Some were convinced by what he said, but others would not believe. . . . “The Holy Spirit spoke the truth about your ancestors when he said through Isaiah the prophet:
” ‘Go to this people and say, “You will be ever hearing but never understanding; you will be ever seeing but never perceiving.”
For this people’s heart has become calloused; they hardly hear with their ears, and they have closed their eyes. Otherwise they might see with their eyes, hear with their ears, understand with their hearts and turn, and I would heal them.’ ” (Acts 28:24-27)
YOU CAN’T FIX STUPID. (Sign in Emergency Room staff office)
I had plenty of time to ponder this sign while my beloved was being poked, prodded and otherwise attended in the cramped ER cubicle. It was impossible not to hear the lady on the other side of the curtain. A diabetic, she had an infection on her foot so advanced that she was moaning and crying with the pain. “Please, someone help me,” she pleaded softly over and over.
“Why did you let it go for so long?” the doctor asked her. “Because I was sick to my stomach,” she told him. On learning that she was being admitted, the lady told her nurse this would be the eighth time in ten years she’d been admitted with the same issue. “It took a week last time,” she said.
Knowing you need prompt treatment but not going to the hospital because you’re sick probably makes those in the healing professions wish they could give some of their patients a large dose of common sense.
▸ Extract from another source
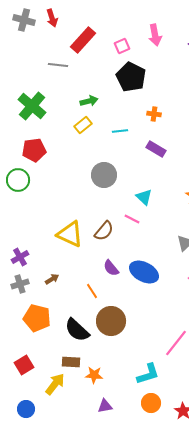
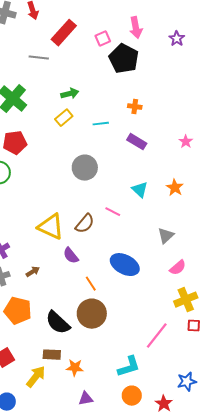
black pentagon: (131, 77) -> (124, 59), moved
cyan triangle: (144, 197) -> (140, 190), moved
purple semicircle: (111, 268) -> (71, 256), moved
orange line: (92, 291) -> (91, 284), moved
But even if such a remedy were available, evidence suggests it would quickly wear off. As someone has said, “Common sense isn’t.”
This poor lady’s situation made me think about how God, who wants to heal us of all our sin and its repercussions, must feel when we repeatedly make choices that are not only unwise, but extremely painful and dangerous to our well-being. The Old testament is replete with examples of how God’s people endlessly cycled through following God and then deciding to go their own way — until they were in dire straits, that is. Then they begged for His help. Having received it, they went on to ignore Him again. With some exceptions, they never seemed to learn from past experiences — let alone the very explicit commands and warnings they were taught.
We have the same tendencies to hear but not heed, to see but not perceive. We too can develop callouses on the places where our hearts have been bruised or broken, deciding it’s not safe to open ourselves up to fully trusting God, afraid that He too might let us down.
We too can allow the noise of our daily lives to drown out the voice of God through Scripture and the inner working of His Holy Spirit, who quietly waits for us to respond to His stirring.
We too can become so weary in our doing and our striving that we cancel time devoted to God, closing our eyes to what He wants to show us.
When these tendencies become the norm, we eventually find ourselves with a worsening infection of the worldly bacteria that is in the air all around us. God longs to heal us, to give us His prescription for health and peace. Jesus said, “Come to me”; we decide whether or not we close the distance we’ve put between us. The greater the infection, the more urgent the decision to go where healing can be found. But it can’t stop with a one-off visit; this kind of healing requires daily interaction. Once back in His care, we need to stay there to avoid the cycle starting all over again. It’s a lesson that can be hard to learn.
You can’t fix stupid? I would submit that we’ve all been — or are being — unwise about various things at various times for various reasons. No one can point any fingers on this score. But there IS a way to “fix stupid,” and ideally, we don’t wait until it’s an emergency to do it.
First, we have to recognize it, either immediately or in retrospect. Second, we realize that real wisdom comes from God and is available to all who genuinely seek it. Finally, we resolve to focus on growing in both our knowledge of, and our ongoing relationship with, God. We ask Him to open our eyes, our ears and our hearts to the fullness of the love of Jesus, who fills everything in every way.
It’s the smartest decision we’ll ever make.